33

With the invitations to the Renthals’ ball in the mail, addressed by Mrs. Renthal’s calligrapher, and supervised by Mrs. Renthal’s social secretary, it quickly became the most highly anticipated party in New York in years. Ezzie Fenwick, who had taken upon himself the role of champion of Ruby Renthal, told certain people that he would be able to secure invitations for them, implying, not quite honestly, that he advised Ruby on her list. Those who had not been invited, and thought they should have been, planned earlier than usual migrations to their houses in Newport and Southampton, their ranches in Wyoming, their cottages on the coast of Maine, or elsewhere.

There was no one quite so distressed by his exclusion from the Renthals’ list as Constantine de Rham, recovered now, nearly, from his gunshot wound, which he continued to insist was self-inflicted. In his own mind he felt the shooting had added a tragic melancholy to his persona, coming as it did so few years after the death of his wife Consuelo. He imagined, walking daily to his lunch table at Clarence’s, first on a walker and then on a cane, usually led by Yvonne Lupescu, that people said of him, “Poor man. What a lot he has suffered.”

When Elias Renthal was still married to his second wife, Gladyce, Constantine de Rham had made his house on Sutton Place available to Elias as a location for his assignations with Ruby Nolte. Had his affair with the airline stewardess been public knowledge, Elias would have had a more difficult and costly divorce from Gladyce than he already had. Constantine had been handsomely rewarded for his services, but he still felt entitled to an invitation and silently sulked every time he read something in the newspapers about the forthcoming party, even though his somewhat sullied reputation and his affair with Yvonne Lupescu had made further contact with the high-rising Renthals an impossibility.

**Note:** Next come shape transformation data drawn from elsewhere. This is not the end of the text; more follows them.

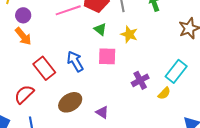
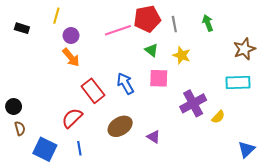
cyan rectangle: (176, 71) -> (238, 82), moved, turned 50
purple cross: (140, 80) -> (193, 103), size x1.4

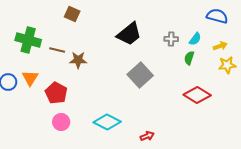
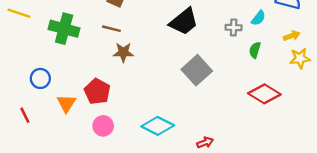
cyan semicircle: (195, 39) -> (258, 18), moved
brown line: (57, 50) -> (111, 29), moved
orange triangle: (30, 78) -> (66, 103), moved

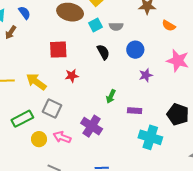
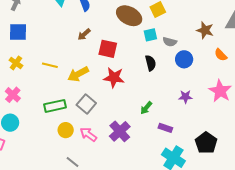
brown arrow: (11, 32) -> (84, 34), moved
blue circle: (135, 50) -> (184, 59), moved
red star: (72, 76) -> (114, 78), size x1.5
yellow arrow: (36, 82) -> (78, 74), turned -80

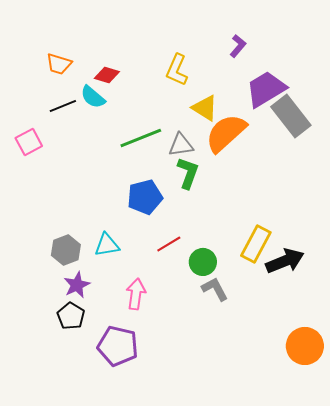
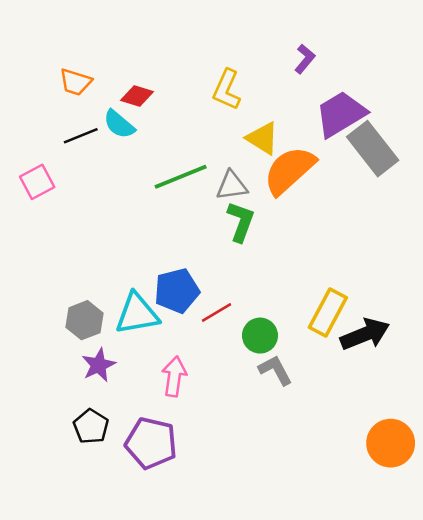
blue pentagon: (145, 197) -> (177, 291), moved
cyan triangle: (107, 245) -> (137, 314), size x1.4
black pentagon: (71, 316) -> (91, 426), moved

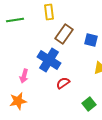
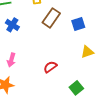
blue square: (91, 40) -> (78, 24), turned -32
blue cross: (49, 60) -> (12, 25), moved, size x0.6

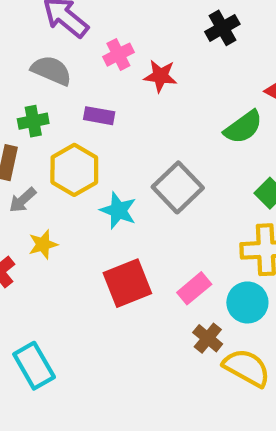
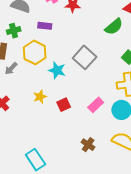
yellow star: (43, 244) -> (40, 97), moved
red square: (127, 283) -> (64, 105), size x0.6
brown cross: (208, 338) -> (88, 145), moved
cyan rectangle: (34, 366) -> (35, 160), moved

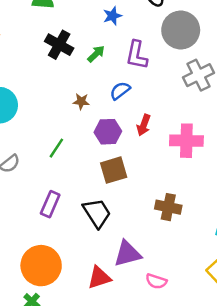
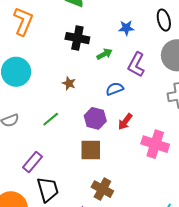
black cross: (59, 45) -> (77, 38), turned -35
brown star: (81, 101) -> (69, 83), moved
brown cross: (168, 207) -> (102, 189), moved
black trapezoid: (97, 213) -> (48, 189), moved

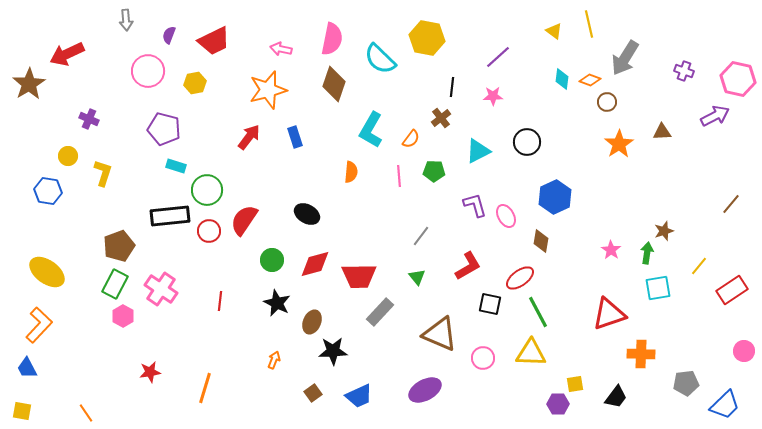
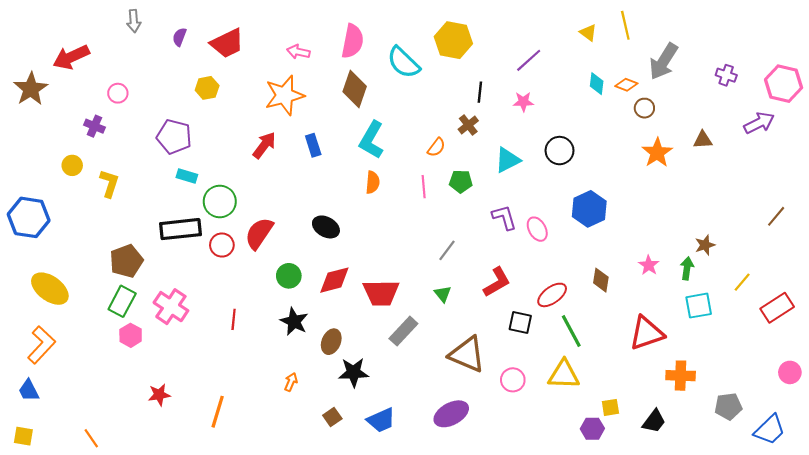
pink circle: (148, 71) -> (118, 93), moved, size x0.6
cyan L-shape: (371, 130) -> (372, 140), moved
blue hexagon: (48, 191) -> (29, 217), moved, size x1.4
brown diamond: (541, 241) -> (601, 280), moved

But for a chance meeting in the fitting rooms of Sills, Lord Biedermeier’s tailor, between Elias Renthal, who now ordered suits twenty at a time for each season, and Constantine de Rham, who, because of his extreme weight loss due to the bullet that had briefly lodged itself in his stomach, was having his own summer suits taken in by several inches, the matter might have gone unnoticed, for Constantine would never have shared with anyone, least of all Yvonne Lupescu, his extreme hurt at the social slight by the Renthals.

That day at Sills, only the lateness of Elias, due to a business emergency, caused the overlap of appointments between the one-time friends. Mr. Sills was a stickler for promptness among his fashionable clientele, but he dared not reprimand Elias Renthal for his tardiness, for who else these days, except Arabs, he once pointed out to Lord Biedermeier, ordered suits twenty at a time on a seasonal basis.

As Elias Renthal’s time was limited, and Constantine de Rham’s time hung heavily on his hands, Mr. Sills silently signaled to Sal, the fitter, to move from Mr. de Rham’s mirrored cubicle to Mr. Renthal’s, so that the busy tycoon could be dealt with instantly. De Rham, who had taken his snubs from people he once dined with on a nightly basis, was in no mood to take a snub from a fitter with pins in his mouth and moved outside his cubicle in order to complain loudly to Mr. Sills. It was then he saw Elias Renthal in his cubicle, with a large cigar in one hand, remove his trousers and put on the first of the twenty pairs he was to have fitted, beginning with the satin striped trousers that would have to be ready in time for the ball.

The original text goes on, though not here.